Because the binary is legitimate, a single-indicator rule is useless. A detection that fires on every cmd.exe would drown a SOC. Matt walks the timeline second by second around each test, the way an analyst works a window of activity during an incident, and the fidelity comes from what sits next to the suspicious process: the command line, the process chain, the temporal proximity of related events. He marries two telemetry sources on the same host, LimaCharlie's native new_process event and the Windows event log entry (Sysmon event ID 1, or 4688 if you ingest security logs instead), to get more context per event.
The craft, as he demonstrates it, is deciding what to hold loose and what to pin. Ephemeral values betray you. A temp .bat filename dropped by one test will change on the next run, so matching it exactly gives a rule that fires once and never again. He proves this by rerunning the same test and watching the value change. So he leans on contains rather than exact matches, pivots on the more stable parts of a command line, and uses nested and and or logic so one rule can absorb the many ways a single binary gets abused. He pulls up the MITRE entry for mshta.exe and points at the spread: executing scripts, DLLs, VBScript, an HTA inside an LNK, HTML pages. His argument is to refuse the temptation to write a separate rule for each. The flip side he warns against, writing one detection per adversary variation, is the trap that turns a ruleset into something nobody can maintain.

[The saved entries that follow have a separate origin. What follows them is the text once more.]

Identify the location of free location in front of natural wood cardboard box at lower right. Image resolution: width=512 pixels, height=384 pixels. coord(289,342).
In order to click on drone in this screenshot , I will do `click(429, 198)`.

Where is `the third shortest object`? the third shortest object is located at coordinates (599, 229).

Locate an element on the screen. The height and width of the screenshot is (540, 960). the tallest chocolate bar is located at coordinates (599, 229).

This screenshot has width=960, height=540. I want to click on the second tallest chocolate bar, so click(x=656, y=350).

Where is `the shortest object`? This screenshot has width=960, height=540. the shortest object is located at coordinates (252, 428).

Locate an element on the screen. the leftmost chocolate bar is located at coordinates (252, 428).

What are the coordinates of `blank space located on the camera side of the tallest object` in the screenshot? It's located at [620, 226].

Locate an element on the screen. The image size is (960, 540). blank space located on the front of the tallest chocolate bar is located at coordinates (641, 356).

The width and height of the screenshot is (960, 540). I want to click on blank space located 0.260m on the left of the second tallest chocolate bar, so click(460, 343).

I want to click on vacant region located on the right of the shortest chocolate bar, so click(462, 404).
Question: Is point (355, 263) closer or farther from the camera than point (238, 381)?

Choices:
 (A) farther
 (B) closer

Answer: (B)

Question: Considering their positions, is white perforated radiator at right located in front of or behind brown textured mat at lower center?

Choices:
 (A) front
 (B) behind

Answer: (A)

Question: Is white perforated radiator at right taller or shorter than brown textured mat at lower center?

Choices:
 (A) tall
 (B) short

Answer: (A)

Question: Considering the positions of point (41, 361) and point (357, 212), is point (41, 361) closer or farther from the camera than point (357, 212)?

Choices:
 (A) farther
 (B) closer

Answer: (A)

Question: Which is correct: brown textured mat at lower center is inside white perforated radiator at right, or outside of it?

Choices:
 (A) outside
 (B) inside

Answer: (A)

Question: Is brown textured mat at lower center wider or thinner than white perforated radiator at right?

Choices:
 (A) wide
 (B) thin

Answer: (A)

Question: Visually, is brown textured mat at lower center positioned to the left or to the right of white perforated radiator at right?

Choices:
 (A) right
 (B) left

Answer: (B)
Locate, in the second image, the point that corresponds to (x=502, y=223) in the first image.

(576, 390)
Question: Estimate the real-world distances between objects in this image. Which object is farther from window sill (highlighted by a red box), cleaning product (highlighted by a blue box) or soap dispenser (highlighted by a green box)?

Path matters too. There are two cmd.exe copies on Windows, one in System32 and one in SysWOW64, and an adversary can deliberately run the unexpected one to dodge a rule pinned to a single location. Matching where a file path ends in cmd.exe covers both, and also a binary the attacker relocates. On Linux and macOS the problem is worse, since tools install almost anywhere, so for interpreters like Python, Perl, and Ruby he pins the more static interpreter while staying flexible on install location. Through all of it he holds one line: a process-execution rule still needs a real qualifier. Strip out the command-line pattern and what remains just says "a process ran," which matches everything and detects nothing.
That discipline is the whole point of the session, and Matt says as much when a viewer asks whether to combine new_process and event log events in one rule with an or. He advises against it by reflex. If you have one source you generally have the other, and the new_process event already captures nearly everything Sysmon event ID 1 does and more than 4688. Pick the source that carries the pivot you need (the event log when you want parent-user context or process cascades, the EDR event for straightforward command-line work) and reserve combined logic for the rare indicator that is unambiguously bad every way it appears. He never shows how to write fifty rules because writing fifty would not teach anyone how to write the fifty-first. The leverage, for a one-host lab or a thousand-tenant operation, is the same: build one rule well enough that the next hundred become mechanical.